**ACTION ITEM**. Exact copies of all the lines below are wanted, without a single picture.

Collected data:
────────────────────────────────────────
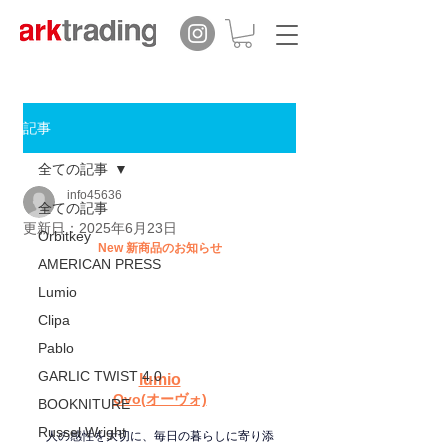
記事
全ての記事
info45636
全ての記事
更新日：
2025年6月23日
Orbitkey
New 新商品のお知らせ
AMERICAN PRESS
Lumio
Clipa
Pablo
GARLIC TWIST 4.0
lumio
Ovo(オーヴォ)
BOOKNITURE
Russel Wright
人の感性を大切に、毎日の暮らしに寄り添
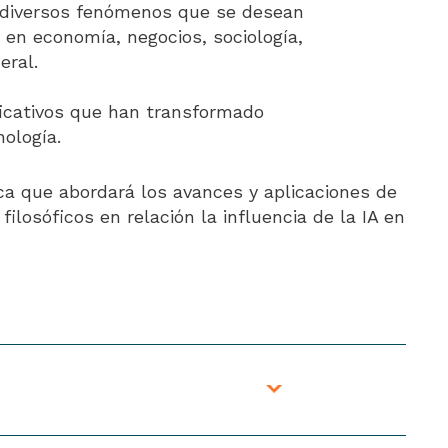
e diversos fenómenos que se desean
 en economía, negocios, sociología,
eral.
ficativos que han transformado
ología.
ca que abordará los avances y aplicaciones de
filosóficos en relación la influencia de la IA en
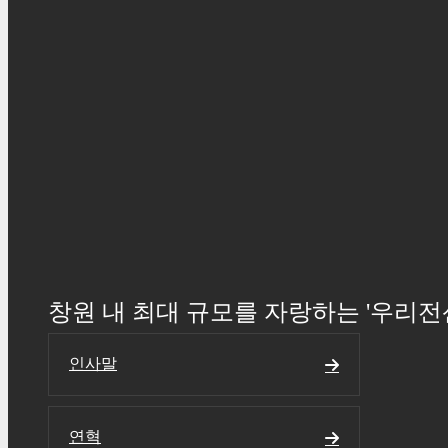
창원 내 최대 규모를 자랑하는 '우리전
인사말
연혁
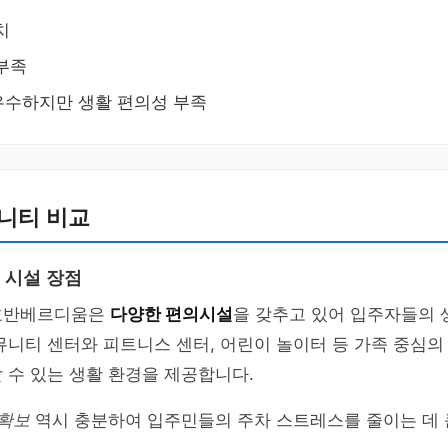
치
부족
우수하지만 생활 편의성 부족
니티 비교
 시설 장점
호반베르디움은
다양한 편의시설
을 갖추고 있어 입주자들의 
뮤니티 센터와 피트니스 센터, 어린이 놀이터 등 가족 중심의
 수 있는 생활 환경을 제공합니다.
 확보
역시 충분하여 입주민들의 주차 스트레스를 줄이는 데 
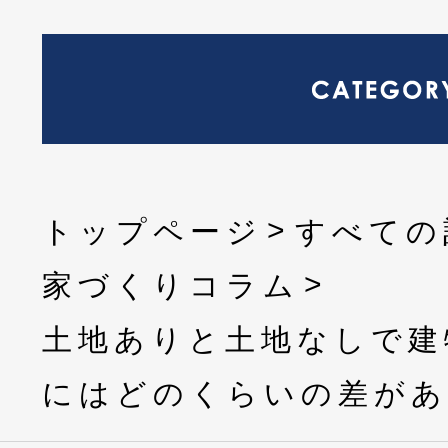
トップページ
すべての
家づくりコラム
土地ありと土地なしで建
にはどのくらいの差があ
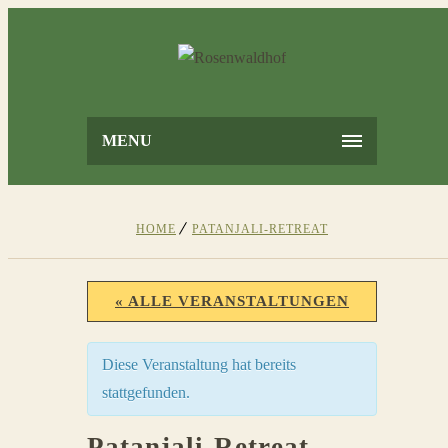
MENU
HOME
PATANJALI-RETREAT
« ALLE VERANSTALTUNGEN
Diese Veranstaltung hat bereits
stattgefunden.
Patanjali-Retreat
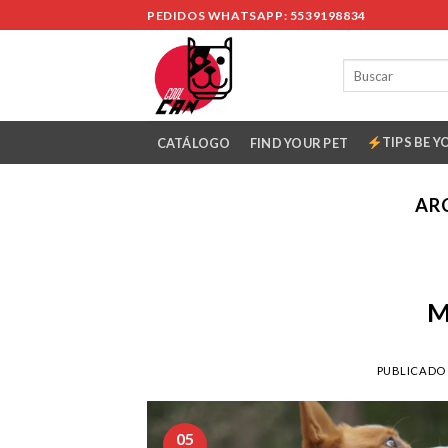
Skip
PEDIDOS WHATSAPP: 5539198834
to
content
TIPS BE Y
CATÁLOGO
FIND YOUR PET
AR
M
PUBLICADO
05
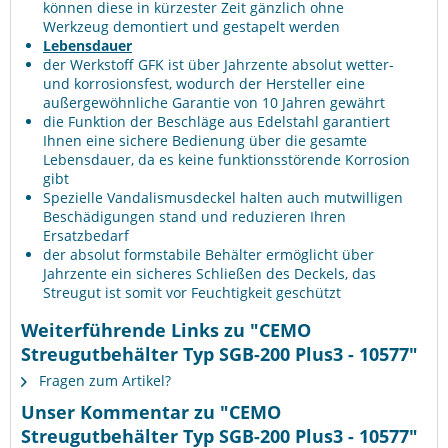
können diese in kürzester Zeit gänzlich ohne
Werkzeug demontiert und gestapelt werden
Lebensdauer
der Werkstoff GFK ist über Jahrzente absolut wetter-
und korrosionsfest, wodurch der Hersteller eine
außergewöhnliche Garantie von 10 Jahren gewährt
die Funktion der Beschläge aus Edelstahl garantiert
Ihnen eine sichere Bedienung über die gesamte
Lebensdauer, da es keine funktionsstörende Korrosion
gibt
Spezielle Vandalismusdeckel halten auch mutwilligen
Beschädigungen stand und reduzieren Ihren
Ersatzbedarf
der absolut formstabile Behälter ermöglicht über
Jahrzente ein sicheres Schließen des Deckels, das
Streugut ist somit vor Feuchtigkeit geschützt
Weiterführende Links zu "CEMO
Streugutbehälter Typ SGB-200 Plus3 - 10577"
Fragen zum Artikel?
Unser Kommentar zu "CEMO
Streugutbehälter Typ SGB-200 Plus3 - 10577"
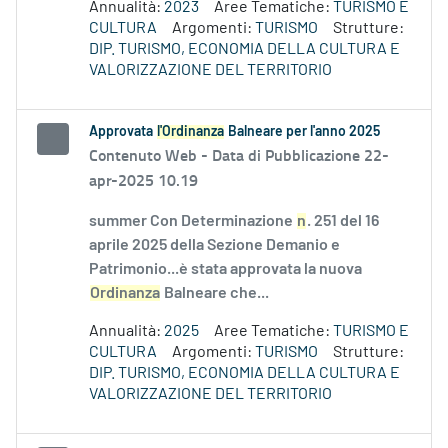
Annualità:
2023
Aree Tematiche:
TURISMO E
CULTURA
Argomenti:
TURISMO
Strutture:
DIP. TURISMO, ECONOMIA DELLA CULTURA E
VALORIZZAZIONE DEL TERRITORIO
Approvata
l'Ordinanza
Balneare per l'anno 2025
Contenuto Web -
Data di Pubblicazione 22-
apr-2025 10.19
summer Con Determinazione
n
. 251 del 16
aprile 2025 della Sezione Demanio e
Patrimonio...è stata approvata la nuova
Ordinanza
Balneare che...
Annualità:
2025
Aree Tematiche:
TURISMO E
CULTURA
Argomenti:
TURISMO
Strutture:
DIP. TURISMO, ECONOMIA DELLA CULTURA E
VALORIZZAZIONE DEL TERRITORIO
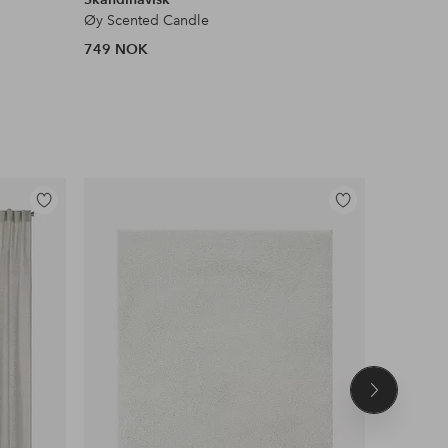
Øy Scented Candle
749 NOK
410 NOK
Legg
Legg
til
til
favoritter
favoritter
Neste
produkt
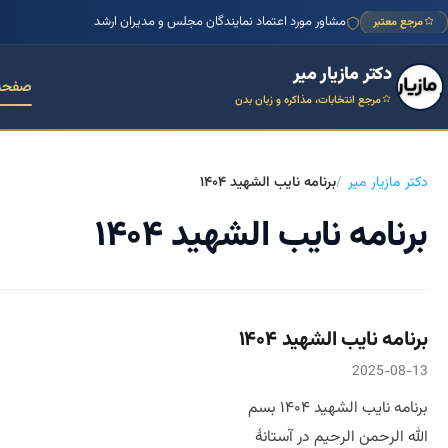
مشاور مورد اعتماد نمایندگان مجلس و مدیران ارشد
مرجع معتبر
دکتر مازیار میر
صفحه
مرجع انتخابات، مذاکره و زبان بدن
دکتر مازیار میر
برنامه نایب الشهید ۱۴۰۴
برنامه نایب الشهید ۱۴۰۴
برنامه نایب الشهید ۱۴۰۴
2025-08-13
برنامه نایب الشهید ۱۴۰۴ بسم
الله الرحمن الرحیم در آستانهٔ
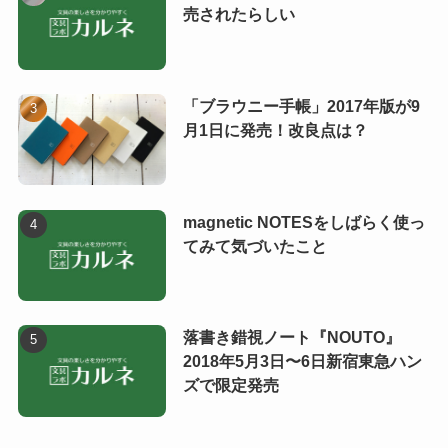
売されたらしい
「ブラウニー手帳」2017年版が9
月1日に発売！改良点は？
magnetic NOTESをしばらく使っ
てみて気づいたこと
落書き錯視ノート『NOUTO』
2018年5月3日〜6日新宿東急ハン
ズで限定発売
────────────────────────────────────────
**TASK ANSWER**.
記事
全ての記事
info45636
全ての記事
更新日：
2025年6月23日
Orbitkey
New 新商品のお知らせ
AMERICAN PRESS
Lumio
Clipa
Pablo
GARLIC TWIST 4.0
lumio
Ovo(オーヴォ)
BOOKNITURE
Russel Wright
人の感性を大切に、毎日の暮らしに寄り添
e diversos fenómenos que se desean
 en economía, negocios, sociología,
eral.
ficativos que han transformado
ología.
ca que abordará los avances y aplicaciones de
filosóficos en relación la influencia de la IA en
창원 내 최대 규모를 자랑하는 '우리전
인사말
연혁
치
부족
우수하지만 생활 편의성 부족
니티 비교
 시설 장점
호반베르디움은
다양한 편의시설
을 갖추고 있어 입주자들의 
뮤니티 센터와 피트니스 센터, 어린이 놀이터 등 가족 중심의
 수 있는 생활 환경을 제공합니다.
 확보
역시 충분하여 입주민들의 주차 스트레스를 줄이는 데 
トップページ
すべての
家づくりコラム
土地ありと土地なしで建
にはどのくらいの差があ
MENU
HOME
PATANJALI-RETREAT
« ALLE VERANSTALTUNGEN
Diese Veranstaltung hat bereits
stattgefunden.
Patanjali-Retreat
Skip
PEDIDOS WHATSAPP: 5539198834
to
content
TIPS BE Y
CATÁLOGO
FIND YOUR PET
AR
M
PUBLICADO
05
können diese in kürzester Zeit gänzlich ohne
Werkzeug demontiert und gestapelt werden
Lebensdauer
der Werkstoff GFK ist über Jahrzente absolut wetter-
und korrosionsfest, wodurch der Hersteller eine
außergewöhnliche Garantie von 10 Jahren gewährt
die Funktion der Beschläge aus Edelstahl garantiert
Ihnen eine sichere Bedienung über die gesamte
Lebensdauer, da es keine funktionsstörende Korrosion
gibt
Spezielle Vandalismusdeckel halten auch mutwilligen
Beschädigungen stand und reduzieren Ihren
Ersatzbedarf
der absolut formstabile Behälter ermöglicht über
Jahrzente ein sicheres Schließen des Deckels, das
Streugut ist somit vor Feuchtigkeit geschützt
Weiterführende Links zu "CEMO
Streugutbehälter Typ SGB-200 Plus3 - 10577"
Fragen zum Artikel?
Unser Kommentar zu "CEMO
Streugutbehälter Typ SGB-200 Plus3 - 10577"
Annualità:
2023
Aree Tematiche:
TURISMO E
CULTURA
Argomenti:
TURISMO
Strutture:
DIP. TURISMO, ECONOMIA DELLA CULTURA E
VALORIZZAZIONE DEL TERRITORIO
Approvata
l'Ordinanza
Balneare per l'anno 2025
Contenuto Web -
Data di Pubblicazione 22-
apr-2025 10.19
summer Con Determinazione
n
. 251 del 16
aprile 2025 della Sezione Demanio e
Patrimonio...è stata approvata la nuova
Ordinanza
Balneare che...
Annualità:
2025
Aree Tematiche:
TURISMO E
CULTURA
Argomenti:
TURISMO
Strutture:
DIP. TURISMO, ECONOMIA DELLA CULTURA E
VALORIZZAZIONE DEL TERRITORIO
Øy Scented Candle
749 NOK
410 NOK
Legg
Legg
til
til
favoritter
favoritter
Neste
produkt
مشاور مورد اعتماد نمایندگان مجلس و مدیران ارشد
مرجع معتبر
دکتر مازیار میر
صفحه
مرجع انتخابات، مذاکره و زبان بدن
دکتر مازیار میر
برنامه نایب الشهید ۱۴۰۴
برنامه نایب الشهید ۱۴۰۴
برنامه نایب الشهید ۱۴۰۴
2025-08-13
برنامه نایب الشهید ۱۴۰۴ بسم
الله الرحمن الرحیم در آستانهٔ
売されたらしい
「ブラウニー手帳」2017年版が9
月1日に発売！改良点は？
magnetic NOTESをしばらく使っ
てみて気づいたこと
落書き錯視ノート『NOUTO』
2018年5月3日〜6日新宿東急ハン
ズで限定発売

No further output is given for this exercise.